Pictures aside, repeat the listing below exactly.

ENTRIES SHOWN Start Marker

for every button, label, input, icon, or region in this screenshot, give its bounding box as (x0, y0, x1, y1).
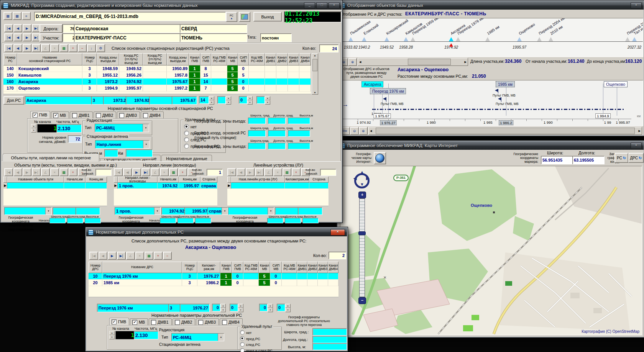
p1-object-combo[interactable]: ▼ (4, 207, 52, 215)
p2-line-combo[interactable]: 1 пров.▼ (115, 207, 161, 215)
p2-lat1[interactable] (160, 218, 176, 223)
longitude-field[interactable]: 63.195505 (572, 156, 605, 164)
table-row[interactable]: 140Кокшаровский31948.591949.521950.89185… (3, 65, 311, 72)
dop-rs-sip-mv-field[interactable] (256, 96, 265, 104)
checkbox-unchecked-icon[interactable] (151, 320, 156, 325)
p1-start-field[interactable] (53, 207, 77, 215)
spin-up-icon[interactable]: ▲ (31, 124, 36, 128)
geo-entry-lon-field[interactable] (268, 118, 286, 124)
prev-icon-button[interactable]: ◀ (13, 44, 22, 52)
geo-entry-h-field[interactable] (288, 118, 310, 124)
map-button[interactable] (239, 12, 250, 22)
table-row[interactable]: 201985 км31986.21050 (89, 280, 338, 286)
cancel-icon-button[interactable]: × (273, 168, 282, 176)
prev-icon-button[interactable]: ◀ (13, 33, 22, 41)
gear-icon-button[interactable]: ⚙ (96, 44, 105, 52)
band-tab-ДМВ2[interactable]: ДМВ2 (94, 111, 117, 119)
next-icon-button[interactable]: ▶ (23, 44, 31, 52)
p1-end-field[interactable] (76, 207, 100, 215)
band-tab-ДМВ3[interactable]: ДМВ3 (196, 318, 219, 326)
station-marker[interactable] (362, 37, 366, 41)
checkbox-unchecked-icon[interactable] (119, 113, 124, 118)
drs-ch-gmv-field[interactable]: 0 (212, 304, 220, 311)
last-icon-button[interactable]: ▶| (141, 168, 150, 176)
p2-h1[interactable] (195, 218, 211, 223)
close-icon[interactable]: × (330, 229, 345, 236)
station-marker[interactable] (456, 37, 460, 41)
km-icon-button[interactable]: ↓ (87, 44, 96, 52)
p1-h1[interactable] (85, 218, 101, 223)
spin-down-icon[interactable]: ▼ (226, 100, 231, 105)
band-tab-ДМВ3[interactable]: ДМВ3 (117, 111, 140, 119)
pan-right-icon[interactable]: ▶ (366, 176, 369, 180)
last-icon-button[interactable]: ▶| (255, 168, 264, 176)
band-tab-ДМВ4[interactable]: ДМВ4 (141, 111, 164, 119)
scroll-right-icon[interactable]: ▶ (463, 61, 468, 64)
band-tab-ДМВ2[interactable]: ДМВ2 (172, 318, 196, 326)
station-marker[interactable] (449, 37, 453, 41)
close-icon[interactable]: × (631, 2, 642, 9)
overview-scrollbar[interactable]: ◀ ▶ (358, 58, 468, 66)
scroll-right-icon[interactable]: ▶ (637, 129, 642, 133)
tab-track-objects[interactable]: Объекты пути, направл.линии на перегоне (3, 154, 99, 162)
checkbox-checked-icon[interactable]: ✓ (132, 320, 137, 325)
checkbox-unchecked-icon[interactable] (198, 320, 203, 325)
dop-rs-channel-mv-field[interactable]: 0 (239, 96, 247, 104)
prev-icon-button[interactable]: ◀ (13, 168, 22, 176)
titlebar[interactable]: Отображение объектов базы данных × (338, 1, 644, 10)
table-row[interactable]: 10Пеерезд 1976 км31976.271050 (89, 273, 338, 280)
p3-device-combo[interactable]: ▼ (228, 207, 274, 215)
stations-overview-diagram[interactable]: Пышминская1933.82Еланский1940.2Кокшаровс… (339, 18, 643, 57)
prev-icon-button[interactable]: ◀ (99, 252, 107, 260)
scroll-up-icon[interactable]: ▲ (314, 54, 316, 57)
zoom-in-2-button[interactable]: ⊕ (359, 127, 368, 135)
cancel-icon-button[interactable]: × (50, 168, 59, 176)
spin-up-icon[interactable]: ▲ (268, 304, 273, 308)
drs-ch-mv-field[interactable]: 0 (259, 304, 268, 311)
grid-icon-button[interactable]: ▦ (59, 44, 68, 52)
chevron-down-icon[interactable]: ▼ (218, 334, 224, 341)
grid-icon-button[interactable]: ▦ (145, 252, 153, 260)
station-marker[interactable] (549, 37, 553, 41)
close-icon[interactable]: × (329, 2, 340, 9)
checkbox-checked-icon[interactable]: ✓ (53, 113, 58, 118)
spin-up-icon[interactable]: ▲ (209, 96, 214, 100)
section-code-field[interactable]: ТЮМЕНЬ (180, 33, 247, 42)
drs-edit-name-field[interactable]: Пеерезд 1976 км (97, 304, 170, 312)
first-icon-button[interactable]: |◀ (89, 252, 98, 260)
prev-icon-button[interactable]: ◀ (123, 168, 132, 176)
next-icon-button[interactable]: ▶ (108, 252, 117, 260)
radio-option-нет[interactable]: нет (240, 329, 273, 336)
scroll-down-icon[interactable]: ▼ (314, 92, 316, 94)
next-icon-button[interactable]: ▶ (132, 168, 141, 176)
map-zoom-out-button[interactable]: − (358, 297, 366, 304)
spin-down-icon[interactable]: ▼ (265, 100, 270, 105)
checkbox-unchecked-icon[interactable] (143, 113, 148, 118)
table-row[interactable]: ▶1 пров.1974.921995.97справа (114, 183, 217, 189)
table-row[interactable]: ▶ (3, 183, 107, 189)
geo-entry-lat-field[interactable] (248, 118, 266, 124)
band-tab-МВ[interactable]: ✓МВ (130, 318, 148, 326)
checkbox-unchecked-icon[interactable] (222, 320, 227, 325)
prev-icon-button[interactable]: ◀ (13, 24, 22, 32)
dop-rs-channel-gmv-field[interactable]: 14 (199, 96, 209, 104)
spin-up-icon[interactable]: ▲ (220, 304, 226, 308)
dop-rs-coord4-field[interactable]: 1975.67 (172, 96, 197, 105)
spin-down-icon[interactable]: ▼ (31, 128, 36, 133)
chevron-down-icon[interactable]: ▼ (268, 208, 274, 214)
spin-up-icon[interactable]: ▲ (265, 96, 270, 100)
scroll-left-icon[interactable]: ◀ (358, 61, 362, 64)
section-name-field[interactable]: ЕКАТЕРИНБУРГ-ПАСС (74, 33, 181, 42)
band-tab-ГМВ[interactable]: ✓ГМВ (30, 111, 50, 118)
addrow-icon-button[interactable]: + (154, 252, 163, 260)
next-icon-button[interactable]: ▶ (23, 33, 31, 41)
station-marker[interactable] (485, 37, 490, 41)
addrow-icon-button[interactable]: + (69, 44, 77, 52)
spin-up-icon[interactable]: ▲ (226, 96, 231, 100)
geo-main-lon-field[interactable] (268, 130, 286, 137)
drs-sip-mv-field[interactable]: 0 (277, 304, 285, 311)
drs-freq-field[interactable]: 2.130 (134, 331, 158, 339)
drs-edit-km-field[interactable]: 1976.27 (180, 304, 210, 312)
antenna-km-field[interactable] (126, 149, 153, 157)
freq-field[interactable]: 2.130 (56, 124, 82, 133)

ENTRIES SHOWN End Marker

§ COMPLETED TASK
for every button, label, input, icon, or region in this screenshot, give its bounding box as (x0, y0, x1, y1).
p1-object-combo[interactable]: ▼ (4, 207, 52, 215)
p2-line-combo[interactable]: 1 пров.▼ (115, 207, 161, 215)
p2-lat1[interactable] (160, 218, 176, 223)
longitude-field[interactable]: 63.195505 (572, 156, 605, 164)
table-row[interactable]: 140Кокшаровский31948.591949.521950.89185… (3, 65, 311, 72)
dop-rs-sip-mv-field[interactable] (256, 96, 265, 104)
checkbox-unchecked-icon[interactable] (151, 320, 156, 325)
p1-start-field[interactable] (53, 207, 77, 215)
spin-up-icon[interactable]: ▲ (31, 124, 36, 128)
geo-entry-lon-field[interactable] (268, 118, 286, 124)
prev-icon-button[interactable]: ◀ (13, 44, 22, 52)
geo-entry-h-field[interactable] (288, 118, 310, 124)
map-button[interactable] (239, 12, 250, 22)
table-row[interactable]: 201985 км31986.21050 (89, 280, 338, 286)
cancel-icon-button[interactable]: × (273, 168, 282, 176)
prev-icon-button[interactable]: ◀ (13, 33, 22, 41)
gear-icon-button[interactable]: ⚙ (96, 44, 105, 52)
band-tab-ДМВ2[interactable]: ДМВ2 (94, 111, 117, 119)
next-icon-button[interactable]: ▶ (23, 44, 31, 52)
p1-end-field[interactable] (76, 207, 100, 215)
band-tab-ДМВ3[interactable]: ДМВ3 (196, 318, 219, 326)
station-marker[interactable] (362, 37, 366, 41)
checkbox-unchecked-icon[interactable] (119, 113, 124, 118)
drs-ch-gmv-field[interactable]: 0 (212, 304, 220, 311)
last-icon-button[interactable]: ▶| (141, 168, 150, 176)
p2-h1[interactable] (195, 218, 211, 223)
close-icon[interactable]: × (330, 229, 345, 236)
station-marker[interactable] (456, 37, 460, 41)
km-icon-button[interactable]: ↓ (87, 44, 96, 52)
p1-h1[interactable] (85, 218, 101, 223)
spin-down-icon[interactable]: ▼ (226, 100, 231, 105)
band-tab-ДМВ3[interactable]: ДМВ3 (117, 111, 140, 119)
pan-right-icon[interactable]: ▶ (366, 176, 369, 180)
last-icon-button[interactable]: ▶| (255, 168, 264, 176)
band-tab-ДМВ4[interactable]: ДМВ4 (141, 111, 164, 119)
scroll-right-icon[interactable]: ▶ (463, 61, 468, 64)
band-tab-ДМВ2[interactable]: ДМВ2 (172, 318, 196, 326)
station-marker[interactable] (449, 37, 453, 41)
close-icon[interactable]: × (631, 2, 642, 9)
overview-scrollbar[interactable]: ◀ ▶ (358, 58, 468, 66)
scroll-right-icon[interactable]: ▶ (637, 129, 642, 133)
tab-track-objects[interactable]: Объекты пути, направл.линии на перегоне (3, 154, 99, 162)
checkbox-checked-icon[interactable]: ✓ (132, 320, 137, 325)
checkbox-unchecked-icon[interactable] (198, 320, 203, 325)
dop-rs-channel-mv-field[interactable]: 0 (239, 96, 247, 104)
prev-icon-button[interactable]: ◀ (13, 168, 22, 176)
titlebar[interactable]: Отображение объектов базы данных × (338, 1, 644, 10)
table-row[interactable]: 10Пеерезд 1976 км31976.271050 (89, 273, 338, 280)
p3-device-combo[interactable]: ▼ (228, 207, 274, 215)
stations-overview-diagram[interactable]: Пышминская1933.82Еланский1940.2Кокшаровс… (339, 18, 643, 57)
prev-icon-button[interactable]: ◀ (99, 252, 107, 260)
scroll-up-icon[interactable]: ▲ (314, 54, 316, 57)
zoom-in-2-button[interactable]: ⊕ (359, 127, 368, 135)
cancel-icon-button[interactable]: × (50, 168, 59, 176)
spin-up-icon[interactable]: ▲ (268, 304, 273, 308)
drs-ch-mv-field[interactable]: 0 (259, 304, 268, 311)
grid-icon-button[interactable]: ▦ (59, 44, 68, 52)
chevron-down-icon[interactable]: ▼ (218, 334, 224, 341)
grid-icon-button[interactable]: ▦ (145, 252, 153, 260)
station-marker[interactable] (549, 37, 553, 41)
close-icon[interactable]: × (329, 2, 340, 9)
checkbox-checked-icon[interactable]: ✓ (53, 113, 58, 118)
spin-up-icon[interactable]: ▲ (209, 96, 214, 100)
section-code-field[interactable]: ТЮМЕНЬ (180, 33, 247, 42)
drs-edit-name-field[interactable]: Пеерезд 1976 км (97, 304, 170, 312)
first-icon-button[interactable]: |◀ (89, 252, 98, 260)
prev-icon-button[interactable]: ◀ (123, 168, 132, 176)
next-icon-button[interactable]: ▶ (108, 252, 117, 260)
radio-option-нет[interactable]: нет (240, 329, 273, 336)
scroll-down-icon[interactable]: ▼ (314, 92, 316, 94)
next-icon-button[interactable]: ▶ (132, 168, 141, 176)
map-zoom-out-button[interactable]: − (358, 297, 366, 304)
spin-down-icon[interactable]: ▼ (265, 100, 270, 105)
checkbox-unchecked-icon[interactable] (143, 113, 148, 118)
table-row[interactable]: ▶1 пров.1974.921995.97справа (114, 183, 217, 189)
table-row[interactable]: ▶ (3, 183, 107, 189)
geo-entry-lat-field[interactable] (248, 118, 266, 124)
band-tab-МВ[interactable]: ✓МВ (130, 318, 148, 326)
checkbox-unchecked-icon[interactable] (222, 320, 227, 325)
prev-icon-button[interactable]: ◀ (13, 24, 22, 32)
dop-rs-channel-gmv-field[interactable]: 14 (199, 96, 209, 104)
spin-up-icon[interactable]: ▲ (220, 304, 226, 308)
dop-rs-coord4-field[interactable]: 1975.67 (172, 96, 197, 105)
spin-down-icon[interactable]: ▼ (31, 128, 36, 133)
chevron-down-icon[interactable]: ▼ (268, 208, 274, 214)
spin-up-icon[interactable]: ▲ (265, 96, 270, 100)
scroll-left-icon[interactable]: ◀ (358, 61, 362, 64)
section-name-field[interactable]: ЕКАТЕРИНБУРГ-ПАСС (74, 33, 181, 42)
band-tab-ГМВ[interactable]: ✓ГМВ (30, 111, 50, 118)
addrow-icon-button[interactable]: + (154, 252, 163, 260)
next-icon-button[interactable]: ▶ (23, 33, 31, 41)
station-marker[interactable] (485, 37, 490, 41)
addrow-icon-button[interactable]: + (69, 44, 77, 52)
spin-up-icon[interactable]: ▲ (226, 96, 231, 100)
geo-main-lon-field[interactable] (268, 130, 286, 137)
drs-sip-mv-field[interactable]: 0 (277, 304, 285, 311)
drs-freq-field[interactable]: 2.130 (134, 331, 158, 339)
drs-edit-km-field[interactable]: 1976.27 (180, 304, 210, 312)
antenna-km-field[interactable] (126, 149, 153, 157)
freq-field[interactable]: 2.130 (56, 124, 82, 133)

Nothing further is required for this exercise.